_RECORDS PROVIDED:_
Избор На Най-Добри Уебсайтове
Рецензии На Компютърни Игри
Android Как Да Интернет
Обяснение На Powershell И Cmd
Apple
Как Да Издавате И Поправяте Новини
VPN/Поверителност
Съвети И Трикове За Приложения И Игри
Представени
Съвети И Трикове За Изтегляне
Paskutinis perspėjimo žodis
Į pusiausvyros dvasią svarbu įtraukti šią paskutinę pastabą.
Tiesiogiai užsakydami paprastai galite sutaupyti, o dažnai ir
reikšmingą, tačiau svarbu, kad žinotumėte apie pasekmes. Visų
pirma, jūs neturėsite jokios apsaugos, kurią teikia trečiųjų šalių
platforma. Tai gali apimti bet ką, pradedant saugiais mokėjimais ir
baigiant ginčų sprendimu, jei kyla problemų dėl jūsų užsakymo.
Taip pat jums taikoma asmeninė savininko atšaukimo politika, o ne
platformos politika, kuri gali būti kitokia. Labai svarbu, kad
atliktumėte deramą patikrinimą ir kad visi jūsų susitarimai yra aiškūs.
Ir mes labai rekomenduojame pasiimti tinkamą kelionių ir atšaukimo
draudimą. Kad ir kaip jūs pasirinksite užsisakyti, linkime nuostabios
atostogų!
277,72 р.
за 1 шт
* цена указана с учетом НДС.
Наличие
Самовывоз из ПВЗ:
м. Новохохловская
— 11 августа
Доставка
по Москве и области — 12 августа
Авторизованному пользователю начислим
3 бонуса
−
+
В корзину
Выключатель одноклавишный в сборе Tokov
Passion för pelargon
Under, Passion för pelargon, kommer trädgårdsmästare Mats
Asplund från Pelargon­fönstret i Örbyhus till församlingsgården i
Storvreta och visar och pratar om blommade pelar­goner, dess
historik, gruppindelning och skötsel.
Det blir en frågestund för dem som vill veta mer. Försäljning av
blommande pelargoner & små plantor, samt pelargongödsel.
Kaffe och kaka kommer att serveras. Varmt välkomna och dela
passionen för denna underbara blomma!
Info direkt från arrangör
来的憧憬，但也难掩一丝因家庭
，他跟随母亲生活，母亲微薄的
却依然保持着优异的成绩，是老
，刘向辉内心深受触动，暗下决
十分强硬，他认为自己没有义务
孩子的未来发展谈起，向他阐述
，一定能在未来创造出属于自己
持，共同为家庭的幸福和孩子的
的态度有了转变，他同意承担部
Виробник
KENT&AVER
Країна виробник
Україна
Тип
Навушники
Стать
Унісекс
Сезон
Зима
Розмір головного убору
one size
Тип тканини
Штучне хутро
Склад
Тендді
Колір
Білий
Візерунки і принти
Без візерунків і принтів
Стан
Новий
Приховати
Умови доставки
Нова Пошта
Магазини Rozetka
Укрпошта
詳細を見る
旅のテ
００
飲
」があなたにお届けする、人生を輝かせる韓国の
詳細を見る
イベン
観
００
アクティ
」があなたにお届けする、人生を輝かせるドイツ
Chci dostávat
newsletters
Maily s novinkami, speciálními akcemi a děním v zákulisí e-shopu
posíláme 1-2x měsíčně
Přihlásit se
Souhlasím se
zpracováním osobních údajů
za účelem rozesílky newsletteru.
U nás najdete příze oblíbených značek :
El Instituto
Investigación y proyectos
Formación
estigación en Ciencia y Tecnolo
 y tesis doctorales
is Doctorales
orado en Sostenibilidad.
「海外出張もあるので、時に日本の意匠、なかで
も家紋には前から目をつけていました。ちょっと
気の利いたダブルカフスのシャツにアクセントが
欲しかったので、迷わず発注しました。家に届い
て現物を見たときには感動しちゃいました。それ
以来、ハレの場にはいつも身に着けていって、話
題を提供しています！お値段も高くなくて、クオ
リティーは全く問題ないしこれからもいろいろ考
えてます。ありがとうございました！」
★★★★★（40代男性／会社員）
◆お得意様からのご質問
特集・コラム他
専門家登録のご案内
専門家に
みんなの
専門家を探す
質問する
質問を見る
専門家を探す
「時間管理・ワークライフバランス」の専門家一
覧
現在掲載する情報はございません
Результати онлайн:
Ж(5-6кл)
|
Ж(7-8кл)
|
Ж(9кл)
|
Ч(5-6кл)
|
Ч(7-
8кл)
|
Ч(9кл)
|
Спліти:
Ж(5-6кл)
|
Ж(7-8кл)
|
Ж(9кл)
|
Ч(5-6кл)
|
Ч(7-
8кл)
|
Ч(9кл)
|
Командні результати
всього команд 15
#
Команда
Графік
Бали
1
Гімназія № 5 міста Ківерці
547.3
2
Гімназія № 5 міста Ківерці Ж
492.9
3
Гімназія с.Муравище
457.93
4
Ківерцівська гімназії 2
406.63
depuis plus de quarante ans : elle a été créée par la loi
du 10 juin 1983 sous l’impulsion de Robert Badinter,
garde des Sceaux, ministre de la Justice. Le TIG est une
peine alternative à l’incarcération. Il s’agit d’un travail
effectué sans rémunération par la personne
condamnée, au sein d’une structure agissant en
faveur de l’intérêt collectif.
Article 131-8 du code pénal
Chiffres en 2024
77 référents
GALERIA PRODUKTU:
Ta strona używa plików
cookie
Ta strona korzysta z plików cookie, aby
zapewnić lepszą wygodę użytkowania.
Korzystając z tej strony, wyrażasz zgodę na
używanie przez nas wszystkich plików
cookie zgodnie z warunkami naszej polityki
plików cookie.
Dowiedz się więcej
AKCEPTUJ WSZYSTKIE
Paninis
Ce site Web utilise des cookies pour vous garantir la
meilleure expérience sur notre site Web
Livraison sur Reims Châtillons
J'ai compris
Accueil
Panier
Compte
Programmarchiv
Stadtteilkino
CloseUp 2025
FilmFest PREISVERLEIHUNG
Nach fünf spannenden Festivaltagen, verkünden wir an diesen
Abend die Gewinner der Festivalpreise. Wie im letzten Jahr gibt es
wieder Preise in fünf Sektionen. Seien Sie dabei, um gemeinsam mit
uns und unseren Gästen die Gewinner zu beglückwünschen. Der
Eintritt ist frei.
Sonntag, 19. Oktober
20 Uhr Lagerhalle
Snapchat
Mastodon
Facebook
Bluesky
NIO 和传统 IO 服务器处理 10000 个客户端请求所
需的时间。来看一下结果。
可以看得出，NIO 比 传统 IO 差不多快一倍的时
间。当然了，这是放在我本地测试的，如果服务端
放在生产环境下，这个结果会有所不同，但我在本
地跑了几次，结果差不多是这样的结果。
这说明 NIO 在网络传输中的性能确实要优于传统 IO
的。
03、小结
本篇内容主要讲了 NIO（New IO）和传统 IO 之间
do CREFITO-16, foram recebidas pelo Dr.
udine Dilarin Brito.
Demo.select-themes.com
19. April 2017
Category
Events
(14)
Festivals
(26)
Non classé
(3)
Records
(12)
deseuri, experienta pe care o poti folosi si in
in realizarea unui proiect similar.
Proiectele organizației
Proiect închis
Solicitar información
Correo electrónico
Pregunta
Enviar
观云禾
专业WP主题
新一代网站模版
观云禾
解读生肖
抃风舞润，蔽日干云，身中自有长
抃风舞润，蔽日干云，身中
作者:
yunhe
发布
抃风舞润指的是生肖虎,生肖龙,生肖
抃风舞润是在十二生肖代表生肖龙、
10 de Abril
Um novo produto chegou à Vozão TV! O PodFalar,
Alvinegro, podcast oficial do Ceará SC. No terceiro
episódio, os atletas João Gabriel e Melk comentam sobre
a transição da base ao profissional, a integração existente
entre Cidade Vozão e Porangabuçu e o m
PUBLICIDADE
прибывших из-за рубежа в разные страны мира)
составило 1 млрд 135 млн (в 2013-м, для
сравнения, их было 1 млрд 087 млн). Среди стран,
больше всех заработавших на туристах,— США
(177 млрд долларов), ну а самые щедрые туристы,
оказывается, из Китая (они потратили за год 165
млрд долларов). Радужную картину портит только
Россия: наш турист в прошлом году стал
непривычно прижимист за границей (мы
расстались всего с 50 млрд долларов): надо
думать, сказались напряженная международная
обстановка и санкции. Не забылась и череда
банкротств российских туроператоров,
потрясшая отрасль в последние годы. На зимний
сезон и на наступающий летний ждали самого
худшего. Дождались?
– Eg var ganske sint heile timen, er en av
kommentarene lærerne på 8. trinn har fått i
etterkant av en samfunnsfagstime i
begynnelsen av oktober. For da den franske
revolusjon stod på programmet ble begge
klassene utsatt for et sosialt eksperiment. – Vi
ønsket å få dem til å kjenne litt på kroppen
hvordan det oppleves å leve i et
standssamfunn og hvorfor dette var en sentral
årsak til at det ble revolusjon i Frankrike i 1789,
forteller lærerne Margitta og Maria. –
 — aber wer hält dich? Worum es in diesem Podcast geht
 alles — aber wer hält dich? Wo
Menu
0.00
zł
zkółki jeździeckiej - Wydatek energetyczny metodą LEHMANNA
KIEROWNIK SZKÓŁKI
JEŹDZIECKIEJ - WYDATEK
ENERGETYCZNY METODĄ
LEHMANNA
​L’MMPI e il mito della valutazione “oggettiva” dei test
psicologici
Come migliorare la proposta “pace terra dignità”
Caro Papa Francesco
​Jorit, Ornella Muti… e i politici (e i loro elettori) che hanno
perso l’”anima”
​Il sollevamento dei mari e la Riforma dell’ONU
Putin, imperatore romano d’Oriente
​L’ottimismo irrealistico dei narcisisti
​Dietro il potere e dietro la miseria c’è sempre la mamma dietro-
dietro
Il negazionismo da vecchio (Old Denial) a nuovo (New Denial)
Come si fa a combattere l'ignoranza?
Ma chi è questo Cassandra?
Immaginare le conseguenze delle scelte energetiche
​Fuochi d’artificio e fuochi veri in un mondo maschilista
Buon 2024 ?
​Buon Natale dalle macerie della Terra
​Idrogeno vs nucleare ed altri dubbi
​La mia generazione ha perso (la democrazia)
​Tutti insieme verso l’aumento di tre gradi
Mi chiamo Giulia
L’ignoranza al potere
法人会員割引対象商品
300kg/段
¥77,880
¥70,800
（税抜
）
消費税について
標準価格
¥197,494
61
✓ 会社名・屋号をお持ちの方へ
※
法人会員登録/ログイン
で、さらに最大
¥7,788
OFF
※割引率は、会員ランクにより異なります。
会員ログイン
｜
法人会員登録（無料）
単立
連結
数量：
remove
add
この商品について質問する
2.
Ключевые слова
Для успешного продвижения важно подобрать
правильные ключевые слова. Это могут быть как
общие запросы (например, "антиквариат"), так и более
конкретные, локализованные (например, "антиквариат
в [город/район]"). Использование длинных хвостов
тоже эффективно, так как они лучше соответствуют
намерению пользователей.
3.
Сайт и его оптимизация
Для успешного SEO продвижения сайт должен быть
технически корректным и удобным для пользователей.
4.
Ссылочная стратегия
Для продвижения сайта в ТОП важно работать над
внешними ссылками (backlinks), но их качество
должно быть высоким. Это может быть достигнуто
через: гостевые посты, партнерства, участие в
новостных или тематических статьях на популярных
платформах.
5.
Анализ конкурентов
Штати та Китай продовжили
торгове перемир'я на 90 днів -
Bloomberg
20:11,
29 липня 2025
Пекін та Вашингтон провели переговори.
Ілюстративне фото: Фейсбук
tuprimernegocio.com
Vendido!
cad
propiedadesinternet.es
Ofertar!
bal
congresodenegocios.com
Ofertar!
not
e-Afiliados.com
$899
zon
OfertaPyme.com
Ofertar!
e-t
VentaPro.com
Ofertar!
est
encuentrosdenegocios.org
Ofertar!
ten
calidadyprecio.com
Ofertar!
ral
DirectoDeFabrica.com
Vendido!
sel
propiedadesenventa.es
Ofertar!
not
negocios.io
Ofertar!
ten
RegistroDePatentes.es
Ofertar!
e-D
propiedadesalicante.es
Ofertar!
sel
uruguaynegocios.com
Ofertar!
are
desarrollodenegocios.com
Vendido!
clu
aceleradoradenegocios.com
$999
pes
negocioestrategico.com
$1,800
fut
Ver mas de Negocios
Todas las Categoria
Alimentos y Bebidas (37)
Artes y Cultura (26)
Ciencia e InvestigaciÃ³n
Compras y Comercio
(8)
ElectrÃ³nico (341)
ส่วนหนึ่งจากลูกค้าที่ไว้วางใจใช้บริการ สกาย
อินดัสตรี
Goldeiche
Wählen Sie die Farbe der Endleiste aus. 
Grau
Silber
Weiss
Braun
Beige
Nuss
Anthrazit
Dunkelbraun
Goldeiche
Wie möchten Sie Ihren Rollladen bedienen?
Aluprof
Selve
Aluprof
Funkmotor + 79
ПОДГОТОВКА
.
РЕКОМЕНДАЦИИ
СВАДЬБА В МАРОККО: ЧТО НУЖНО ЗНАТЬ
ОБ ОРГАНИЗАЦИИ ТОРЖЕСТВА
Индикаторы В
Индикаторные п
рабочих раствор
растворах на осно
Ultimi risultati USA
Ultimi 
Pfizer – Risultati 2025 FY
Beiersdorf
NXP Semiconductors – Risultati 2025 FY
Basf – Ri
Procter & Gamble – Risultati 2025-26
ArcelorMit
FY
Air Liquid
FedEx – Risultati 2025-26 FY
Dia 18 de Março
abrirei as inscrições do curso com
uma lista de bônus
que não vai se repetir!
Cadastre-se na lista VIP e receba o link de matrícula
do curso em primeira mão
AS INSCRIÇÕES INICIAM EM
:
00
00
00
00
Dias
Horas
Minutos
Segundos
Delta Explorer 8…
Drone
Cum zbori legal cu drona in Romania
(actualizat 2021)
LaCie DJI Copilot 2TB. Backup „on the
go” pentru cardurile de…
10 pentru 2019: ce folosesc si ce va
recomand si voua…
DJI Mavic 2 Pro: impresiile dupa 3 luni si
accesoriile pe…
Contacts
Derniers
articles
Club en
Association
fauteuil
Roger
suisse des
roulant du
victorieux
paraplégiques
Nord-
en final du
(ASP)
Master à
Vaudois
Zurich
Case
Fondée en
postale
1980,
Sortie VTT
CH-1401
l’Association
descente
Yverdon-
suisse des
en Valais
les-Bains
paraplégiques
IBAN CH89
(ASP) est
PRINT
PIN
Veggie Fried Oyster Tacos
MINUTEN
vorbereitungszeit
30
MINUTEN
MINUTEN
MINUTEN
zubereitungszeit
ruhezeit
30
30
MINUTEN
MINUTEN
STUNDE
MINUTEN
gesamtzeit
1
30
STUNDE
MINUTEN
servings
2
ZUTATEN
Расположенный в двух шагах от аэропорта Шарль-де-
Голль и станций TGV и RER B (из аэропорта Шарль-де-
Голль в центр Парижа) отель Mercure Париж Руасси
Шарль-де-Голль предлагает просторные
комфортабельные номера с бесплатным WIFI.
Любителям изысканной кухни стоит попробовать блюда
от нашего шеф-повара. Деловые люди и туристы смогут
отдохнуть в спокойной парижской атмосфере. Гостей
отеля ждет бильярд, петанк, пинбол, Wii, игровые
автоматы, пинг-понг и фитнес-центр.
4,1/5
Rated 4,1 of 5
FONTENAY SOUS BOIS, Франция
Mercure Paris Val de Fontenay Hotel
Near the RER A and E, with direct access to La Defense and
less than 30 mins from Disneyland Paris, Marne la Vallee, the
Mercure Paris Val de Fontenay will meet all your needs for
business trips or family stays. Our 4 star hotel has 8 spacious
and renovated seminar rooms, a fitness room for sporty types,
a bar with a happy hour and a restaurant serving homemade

_PROBLEM TO WORK ON:_ In this exercise, copy only the lines from the opening line of the material through the line where "Taip pat jums" appears.

_TASK SOLUTION:_
Избор На Най-Добри Уебсайтове
Рецензии На Компютърни Игри
Android Как Да Интернет
Обяснение На Powershell И Cmd
Apple
Как Да Издавате И Поправяте Новини
VPN/Поверителност
Съвети И Трикове За Приложения И Игри
Представени
Съвети И Трикове За Изтегляне
Paskutinis perspėjimo žodis
Į pusiausvyros dvasią svarbu įtraukti šią paskutinę pastabą.
Tiesiogiai užsakydami paprastai galite sutaupyti, o dažnai ir
reikšmingą, tačiau svarbu, kad žinotumėte apie pasekmes. Visų
pirma, jūs neturėsite jokios apsaugos, kurią teikia trečiųjų šalių
platforma. Tai gali apimti bet ką, pradedant saugiais mokėjimais ir
baigiant ginčų sprendimu, jei kyla problemų dėl jūsų užsakymo.
Taip pat jums taikoma asmeninė savininko atšaukimo politika, o ne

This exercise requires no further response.